[Stored data entries]
------------------------------------

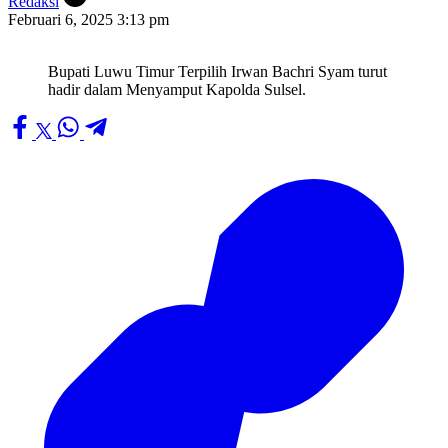
Redaksi
Februari 6, 2025 3:13 pm
Bupati Luwu Timur Terpilih Irwan Bachri Syam turut
hadir dalam Menyamput Kapolda Sulsel.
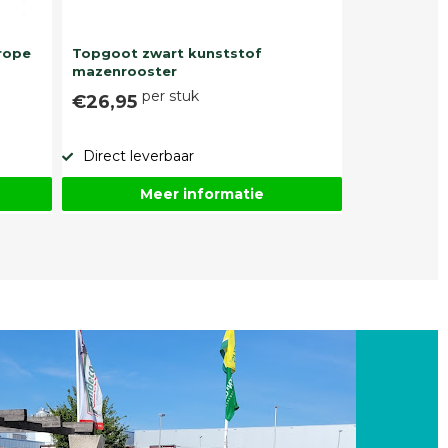
rope
Topgoot zwart kunststof
mazenrooster
per stuk
€26,95
Direct leverbaar
Meer informatie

------------------------------------

■ Directions for this task
In your copy, repeat the records above exactly and include no images.

■ Solution to this problem
Redaksi
Februari 6, 2025 3:13 pm
Bupati Luwu Timur Terpilih Irwan Bachri Syam turut
hadir dalam Menyamput Kapolda Sulsel.
rope
Topgoot zwart kunststof
mazenrooster
per stuk
€26,95
Direct leverbaar
Meer informatie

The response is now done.